Monday, Dec. 01, 1958
At Air's Outer Edge
Satellites have copped most of the headlines as observation posts outside the earth's atmosphere. But in many ways balloons are better. They are vastly cheaper; they can be manned and recovered; and modern balloons made out of thin plastic film can lift heavy and bulky instruments above nearly all of the atmosphere.
The Office of Naval Research and the National Science Foundation are the principal sponsors of this sort of space research. For weeks two Navy scientists have been standing by in South Dakota, waiting for a break in the weather to soar aloft in a "Strato-lab" balloon carrying a 16-in. Schmidt telescope. Target of the flight will be Mars, now unusually close to the earth. When Mars is photographed by surface telescopes, the fine detail on its surface is blurred by turbulence in the atmosphere. There should be little or no turbulence above the 16-mile (80,000-ft.) level to which the Strato-lab will carry its telescope; photographs taken with it should give a better view of the mysterious surface of Mars.
Traces from Space. A longer-range project is a monster balloon 400 ft. high that will rise some time next summer from the deck of an aircraft carrier and soar to a height of 23 miles (120,000 ft.). Below it will dangle an aluminum cylinder containing 600 specially designed photographic plates in a stack 2 ft. high and 21 in. wide. The balloon is expected to stay up for 48 hours. When it descends, a swarm of airplanes and ships will track it and rescue the cylinder.
The brainchild of the University of Chicage's Dr. Marcel Schein and financed by the National Science Foundation, the balloon rig is designed to catch cosmic ray particles while they are still streaking in from distant space at interstellar speed, unhampered by dense air. Even those that are single protons can carry far more energy than the most powerful particles generated in earthbound laboratories. Striking into Dr. Schein's plates, they will leave traces of their passing in the form of lacy tracks that physicists can decipher to provide new clues to some of the most baffling mysteries of physics.
Speeding Disks. It is known, for instance, that when two protons collide at low speed, each transfers all its energy to the other. But when particles collide at very high speed, the energy transfer may be as low as 10%. One explanation of this behavior is based on the relativistic principle that objects moving at extremely high speed become foreshortened in the direction of their motion. Particles that are essentially spheres at low speed are thought to turn into thin disks as they closely approach the speed of light. When two of these speeding disks collide broadside on, they pass through each other in so short a time that they cannot exchange much energy. Dr. Schein's balloon-borne plates may confirm or demolish this theory.

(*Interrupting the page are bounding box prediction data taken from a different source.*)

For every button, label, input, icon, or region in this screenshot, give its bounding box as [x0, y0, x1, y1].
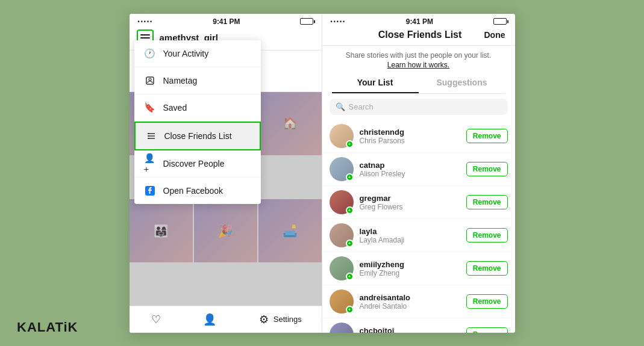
friend-realname-5: Emily Zheng — [360, 269, 460, 277]
remove-button-6[interactable]: Remove — [466, 294, 508, 309]
settings-gear-icon: ⚙ — [257, 312, 271, 327]
friend-info-4: layla Layla Amadaji — [360, 227, 460, 244]
friend-row: emiilyzheng Emily Zheng Remove — [322, 252, 515, 285]
search-icon: 🔍 — [336, 102, 345, 111]
right-signal-dots: ••••• — [331, 19, 346, 25]
friend-row: layla Layla Amadaji Remove — [322, 219, 515, 252]
friend-username-1: christenndg — [360, 128, 460, 137]
avatar-wrap-7 — [330, 323, 354, 332]
heart-icon[interactable]: ♡ — [149, 312, 163, 327]
svg-point-1 — [149, 78, 151, 81]
friend-username-3: gregmar — [360, 194, 460, 203]
friend-realname-1: Chris Parsons — [360, 137, 460, 145]
friends-list: christenndg Chris Parsons Remove catnap … — [322, 120, 515, 332]
remove-button-7[interactable]: Remove — [466, 327, 508, 332]
remove-button-4[interactable]: Remove — [466, 228, 508, 243]
friend-info-2: catnap Alison Presley — [360, 161, 460, 178]
left-signal-dots: ••••• — [138, 19, 154, 25]
menu-item-close-friends-label: Close Friends List — [164, 131, 232, 141]
menu-item-open-facebook[interactable]: Open Facebook — [134, 178, 261, 204]
avatar-7 — [330, 323, 354, 332]
remove-button-1[interactable]: Remove — [466, 129, 508, 143]
friend-info-3: gregmar Greg Flowers — [360, 194, 460, 211]
clock-icon: 🕐 — [144, 48, 156, 60]
friend-info-1: christenndg Chris Parsons — [360, 128, 460, 145]
avatar-wrap-3 — [330, 190, 354, 214]
friend-info-7: chcboitoi Christine Choi — [360, 326, 460, 333]
tab-your-list[interactable]: Your List — [332, 73, 419, 93]
svg-point-6 — [148, 135, 149, 137]
menu-item-open-facebook-label: Open Facebook — [163, 186, 224, 196]
done-button[interactable]: Done — [484, 30, 505, 40]
friend-realname-2: Alison Presley — [360, 170, 460, 178]
share-info-text: Share stories with just the people on yo… — [346, 51, 491, 60]
left-battery — [300, 18, 313, 25]
remove-button-3[interactable]: Remove — [466, 195, 508, 209]
friend-row: chcboitoi Christine Choi Remove — [322, 318, 515, 332]
right-status-bar: ••••• 9:41 PM — [322, 14, 515, 27]
person-icon[interactable]: 👤 — [202, 312, 217, 327]
svg-point-5 — [148, 133, 149, 134]
right-screen-title: Close Friends List — [356, 29, 484, 40]
friend-realname-4: Layla Amadaji — [360, 236, 460, 244]
photo-cell-3: 🏠 — [258, 92, 322, 155]
left-status-bar: ••••• 9:41 PM — [130, 14, 322, 27]
green-badge-3 — [346, 206, 354, 214]
nametag-icon — [144, 75, 156, 87]
bottom-nav: ♡ 👤 ⚙ Settings — [130, 306, 322, 333]
friend-row: christenndg Chris Parsons Remove — [322, 120, 515, 153]
right-battery — [493, 18, 507, 25]
avatar-wrap-6 — [330, 289, 354, 314]
menu-item-discover-people-label: Discover People — [163, 159, 225, 168]
tab-suggestions[interactable]: Suggestions — [419, 73, 505, 93]
avatar-wrap-4 — [330, 223, 354, 247]
search-bar[interactable]: 🔍 Search — [330, 99, 508, 115]
menu-item-close-friends[interactable]: Close Friends List — [134, 122, 261, 150]
search-placeholder: Search — [349, 102, 374, 111]
friend-username-4: layla — [360, 227, 460, 236]
green-badge-6 — [346, 306, 354, 314]
facebook-icon — [144, 185, 156, 197]
remove-button-2[interactable]: Remove — [466, 162, 508, 176]
remove-button-5[interactable]: Remove — [466, 261, 508, 276]
avatar-wrap-1 — [330, 124, 354, 148]
right-screen: ••••• 9:41 PM Close Friends List Done Sh… — [322, 14, 515, 333]
green-badge-5 — [346, 273, 354, 280]
menu-item-your-activity[interactable]: 🕐 Your Activity — [134, 40, 261, 67]
friend-realname-3: Greg Flowers — [360, 203, 460, 211]
svg-point-7 — [148, 138, 149, 139]
menu-item-nametag-label: Nametag — [163, 76, 198, 85]
friend-realname-6: Andrei Santalo — [360, 302, 460, 310]
photo-cell-4: 👨‍👩‍👧 — [130, 199, 193, 262]
menu-item-discover-people[interactable]: 👤+ Discover People — [134, 150, 261, 178]
kalatik-logo: KALATiK — [17, 320, 78, 335]
friend-info-5: emiilyzheng Emily Zheng — [360, 260, 460, 277]
friend-info-6: andreisantalo Andrei Santalo — [360, 293, 460, 310]
friend-username-7: chcboitoi — [360, 326, 460, 333]
friend-username-6: andreisantalo — [360, 293, 460, 302]
settings-nav-item[interactable]: ⚙ Settings — [257, 312, 302, 327]
menu-item-saved[interactable]: 🔖 Saved — [134, 94, 261, 122]
friend-username-5: emiilyzheng — [360, 260, 460, 269]
friend-row: andreisantalo Andrei Santalo Remove — [322, 285, 515, 318]
friend-row: catnap Alison Presley Remove — [322, 153, 515, 186]
menu-item-your-activity-label: Your Activity — [163, 49, 209, 58]
tabs-row: Your List Suggestions — [332, 73, 505, 94]
bookmark-icon: 🔖 — [144, 102, 156, 114]
left-screen: ••••• 9:41 PM amethyst_girl 440 followin… — [130, 14, 322, 333]
share-info: Share stories with just the people on yo… — [322, 46, 515, 73]
photo-cell-5: 🎉 — [194, 199, 257, 262]
green-badge-2 — [346, 173, 354, 181]
learn-how-link[interactable]: Learn how it works. — [387, 61, 449, 69]
settings-label: Settings — [274, 315, 302, 324]
person-add-icon: 👤+ — [144, 158, 156, 170]
menu-item-nametag[interactable]: Nametag — [134, 67, 261, 94]
avatar-wrap-2 — [330, 157, 354, 181]
dropdown-menu: 🕐 Your Activity Nametag 🔖 S — [134, 40, 261, 204]
right-header: Close Friends List Done — [322, 27, 515, 46]
friend-row: gregmar Greg Flowers Remove — [322, 186, 515, 219]
list-icon — [145, 130, 157, 142]
photo-cell-6: 🛋️ — [258, 199, 322, 262]
right-status-time: 9:41 PM — [406, 17, 433, 26]
menu-item-saved-label: Saved — [163, 103, 187, 113]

Dr. Schein also hopes for evidence that antimatter, recently created in man's laboratories, exists in nature. Antimatter is annihilated instantly when it hits ordinary matter. But antimatter particles arriving from space may penetrate the earth's thin outer atmosphere to the 120,000-ft. level without suffering fatal collisions. If one of them hits the photographic plates, it should make a tremendous splash.

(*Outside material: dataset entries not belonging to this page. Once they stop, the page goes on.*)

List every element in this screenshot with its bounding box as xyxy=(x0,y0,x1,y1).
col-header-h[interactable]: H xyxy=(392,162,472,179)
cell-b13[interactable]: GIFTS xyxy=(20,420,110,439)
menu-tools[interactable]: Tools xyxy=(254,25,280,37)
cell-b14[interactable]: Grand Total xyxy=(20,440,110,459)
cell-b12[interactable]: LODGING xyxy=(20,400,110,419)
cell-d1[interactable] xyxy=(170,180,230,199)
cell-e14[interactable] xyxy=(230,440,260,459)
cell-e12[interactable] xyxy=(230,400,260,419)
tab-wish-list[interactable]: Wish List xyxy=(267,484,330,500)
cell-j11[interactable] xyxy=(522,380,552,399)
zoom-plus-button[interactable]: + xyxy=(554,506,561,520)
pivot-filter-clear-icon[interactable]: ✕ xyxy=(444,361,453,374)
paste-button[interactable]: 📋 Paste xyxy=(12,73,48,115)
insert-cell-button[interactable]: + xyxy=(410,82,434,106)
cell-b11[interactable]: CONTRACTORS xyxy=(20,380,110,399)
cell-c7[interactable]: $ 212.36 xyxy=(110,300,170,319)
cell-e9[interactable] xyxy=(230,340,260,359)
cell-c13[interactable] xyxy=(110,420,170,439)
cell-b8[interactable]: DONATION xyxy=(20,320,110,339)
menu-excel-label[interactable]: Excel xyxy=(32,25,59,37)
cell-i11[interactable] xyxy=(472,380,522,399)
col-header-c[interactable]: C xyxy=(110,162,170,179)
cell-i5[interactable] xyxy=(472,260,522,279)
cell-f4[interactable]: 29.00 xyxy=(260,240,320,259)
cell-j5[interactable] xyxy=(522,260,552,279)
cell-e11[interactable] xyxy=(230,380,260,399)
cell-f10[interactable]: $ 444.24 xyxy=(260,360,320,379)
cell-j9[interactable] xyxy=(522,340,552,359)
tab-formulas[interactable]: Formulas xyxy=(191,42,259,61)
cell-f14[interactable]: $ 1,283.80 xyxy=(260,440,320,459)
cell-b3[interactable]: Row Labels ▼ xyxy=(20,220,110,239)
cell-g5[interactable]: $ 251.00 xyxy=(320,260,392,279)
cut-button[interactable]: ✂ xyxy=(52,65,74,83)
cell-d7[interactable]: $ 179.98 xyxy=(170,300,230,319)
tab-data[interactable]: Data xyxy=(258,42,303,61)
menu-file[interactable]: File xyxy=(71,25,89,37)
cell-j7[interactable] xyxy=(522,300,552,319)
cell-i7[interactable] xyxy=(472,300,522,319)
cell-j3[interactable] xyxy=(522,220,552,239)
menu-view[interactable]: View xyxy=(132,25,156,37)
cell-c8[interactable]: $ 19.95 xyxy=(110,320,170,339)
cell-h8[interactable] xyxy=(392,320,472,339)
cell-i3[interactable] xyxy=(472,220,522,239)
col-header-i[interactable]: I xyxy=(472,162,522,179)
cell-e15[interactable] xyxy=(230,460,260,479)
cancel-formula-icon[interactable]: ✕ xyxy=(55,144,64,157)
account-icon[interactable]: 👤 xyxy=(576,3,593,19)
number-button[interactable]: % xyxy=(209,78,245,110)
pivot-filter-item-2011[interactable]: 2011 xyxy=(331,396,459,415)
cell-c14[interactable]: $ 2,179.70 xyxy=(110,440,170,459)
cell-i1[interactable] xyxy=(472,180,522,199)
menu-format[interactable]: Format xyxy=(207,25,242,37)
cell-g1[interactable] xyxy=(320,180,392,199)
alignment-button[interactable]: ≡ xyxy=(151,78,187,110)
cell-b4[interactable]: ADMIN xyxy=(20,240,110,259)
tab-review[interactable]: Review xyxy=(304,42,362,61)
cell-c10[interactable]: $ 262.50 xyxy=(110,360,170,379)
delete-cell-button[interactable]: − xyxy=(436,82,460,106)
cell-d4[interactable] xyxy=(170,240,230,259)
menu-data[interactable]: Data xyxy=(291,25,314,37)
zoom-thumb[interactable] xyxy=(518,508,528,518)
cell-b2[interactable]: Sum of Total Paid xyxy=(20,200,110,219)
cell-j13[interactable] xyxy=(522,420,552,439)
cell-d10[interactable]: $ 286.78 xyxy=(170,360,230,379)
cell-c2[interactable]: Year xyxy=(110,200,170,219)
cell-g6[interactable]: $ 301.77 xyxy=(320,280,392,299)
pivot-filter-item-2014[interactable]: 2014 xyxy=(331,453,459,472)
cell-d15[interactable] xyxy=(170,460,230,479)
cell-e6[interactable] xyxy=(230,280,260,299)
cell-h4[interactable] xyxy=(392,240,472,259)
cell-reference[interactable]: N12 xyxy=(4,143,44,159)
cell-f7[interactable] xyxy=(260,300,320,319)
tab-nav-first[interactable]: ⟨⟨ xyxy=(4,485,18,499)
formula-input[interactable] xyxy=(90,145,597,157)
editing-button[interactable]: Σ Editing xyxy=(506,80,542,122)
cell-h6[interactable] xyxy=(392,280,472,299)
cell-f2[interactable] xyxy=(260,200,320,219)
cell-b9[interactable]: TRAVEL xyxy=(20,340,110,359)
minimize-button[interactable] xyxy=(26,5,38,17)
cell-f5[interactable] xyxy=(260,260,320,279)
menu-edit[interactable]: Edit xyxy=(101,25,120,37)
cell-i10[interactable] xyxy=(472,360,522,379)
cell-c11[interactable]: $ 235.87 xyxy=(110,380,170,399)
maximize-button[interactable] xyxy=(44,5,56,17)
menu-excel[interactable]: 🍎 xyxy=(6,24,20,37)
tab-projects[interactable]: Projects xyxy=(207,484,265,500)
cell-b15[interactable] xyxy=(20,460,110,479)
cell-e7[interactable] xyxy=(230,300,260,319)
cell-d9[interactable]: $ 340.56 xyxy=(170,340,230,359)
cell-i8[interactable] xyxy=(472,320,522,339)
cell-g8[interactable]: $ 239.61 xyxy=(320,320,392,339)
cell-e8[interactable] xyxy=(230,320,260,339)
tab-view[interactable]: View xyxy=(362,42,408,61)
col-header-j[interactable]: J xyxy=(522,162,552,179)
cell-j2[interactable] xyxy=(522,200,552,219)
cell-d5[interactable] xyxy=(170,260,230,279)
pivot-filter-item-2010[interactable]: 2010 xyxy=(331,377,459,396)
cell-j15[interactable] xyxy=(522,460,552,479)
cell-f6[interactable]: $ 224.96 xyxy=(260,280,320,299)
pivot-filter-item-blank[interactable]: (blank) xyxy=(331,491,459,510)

If there is antimatter in the universe, says Dr. Schein, there may be anti-gravity too. Antiprotons should rise upward, instead of falling toward the earth. The great balloon experiment may find evidence of such offbeat behavior. The tracks may even show that the elementary particles (protons, neutrons, etc.) are not really elementary. Each may contain a complicated structure whose behavior turns out more strange than anything yet imagined.